There are really only three kinds of meetings, because there are only three reasons to have a meeting:
  • Conveying information
  • Making decisions
  • Solving problems through collaboration
If you're clear on what the purpose of your meeting is, and there isn't a better way to accomplish that goal, then have that meeting. The very exercise will result in fewer, better meetings.

Meetings that convey information

Status meetings are by far the most common meeting in this class. Stop that. The only useful status meeting is a Standup, and then only if it's run properly. The vast majority of status is much more effectively communicated through text or images that can be explored and referenced at people's own pace. Status meetings typically occur when people are bad at contributing to a status document or database of some kind—but using a meeting for accountability is harmful in the extreme. There are other management tools available to hold people accountable for communicating status.
Announcements are valid things to hold meetings for, but only if it's important that the vast majority of affected parties receive the information at the same time, or if a Q&A session will be profitable. For example, announcing particularly good or bad news is probably best done in a meeting. However, announcement meetings are way over-used. Everyone thinks their announcement is important, but most of them aren't that big a deal: send an email instead.
Ramp-ups are essentially unstructured classes that are designed to quickly familiarize a small group of people with deep or complex information. Most such meetings are best turned into either training or quality documentation, because these are much more repeatable. However, there are cases where new people need to be quickly brought up to speed on a problem or requirement, and a ramp-up meeting can be appropriate. Good ramp-up meetings are focused and generally precede some kind of problem-solving work.
Note the absence of meetings to "discuss" anything. Discussion meetings are absolutely pointless and should be terminated with prejudice.

Meetings to make decisions

Effective decision-making meetings should exclude explanation of the problems at play. Documenting the problem space and possible solutions should occur before the meeting, with sufficient time for attendees to review before the meeting begins. If the decision is urgent, allow a few minutes at the start of the meeting for people to read the documents.  If you're explaining the problem in a decision-making meeting, you have failed.
The meeting should be very narrowly focused. Give attendees as much information as possible beforehand, and be clear about what decision needs to be reached at the meeting's end. If you leave the meeting without a decision made, it usually means there was insufficient preparation on the host's part.

Meetings to solve problems through collaboration

Sometimes it can be very useful to sit in a room (real or virtual) with a bunch of invested people and work through a problem. This is, in my opinion, the best sort of meeting. These work best if the problem is well-defined ahead of time, and if the meeting is kept relatively informal but on-task.
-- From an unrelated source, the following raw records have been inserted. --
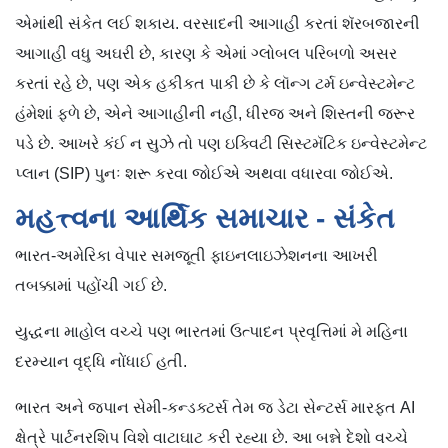
એમાંથી સંકેત લઈ શકાય. વરસાદની આગાહી કરતાં શૅરબજારની
આગાહી વધુ અઘરી છે, કારણ કે એમાં ગ્લોબલ પરિબળો અસર
કરતાં રહે છે, પણ એક હકીકત પાકી છે કે લૉન્ગ ટર્મ ઇન્વેસ્ટમેન્ટ
હંમેશાં ફળે છે, એને આગાહીની નહીં, ધીરજ અને શિસ્તની જરૂર
પડે છે. આખરે કંઈ ન સુઝે તો પણ ઇક્વિટી સિસ્ટમૅટિક ઇન્વેસ્ટમેન્ટ
પ્લાન (SIP) પુનઃ શરૂ કરવા જોઈએ અથવા વધારવા જોઈએ.
મહત્ત્વના આર્થિક સમાચાર - સંકેત
ભારત-અમેરિકા વેપાર સમજૂતી ફાઇનલાઇઝેશનના આખરી
તબક્કામાં પહોંચી ગઈ છે.
યુદ્ધના માહોલ વચ્ચે પણ ભારતમાં ઉત્પાદન પ્રવૃત્તિમાં મે મહિના
દરમ્યાન વૃદ્ધિ નોંધાઈ હતી.
ભારત અને જપાન સેમી-કન્ડક્ટર્સ તેમ જ ડેટા સેન્ટર્સ મારફત AI
ક્ષેત્રે પાર્ટનરશિપ વિશે વાટાઘાટ કરી રહ્યા છે. આ બન્ને દેશો વચ્ચે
Leading a collaboration meeting means being willing to kill "rat holes" (unproductive digressions), table—and note for later—interesting discussions that are off-task, and generally herd cats. 
However, far too many of this type of meeting get called. Collaboration meetings should only occur when the real-time interactionamong the entire group has significant merit. Many collaboration meetings are better done through exchanging messages, use of revision systems, or judicious parcelling of work.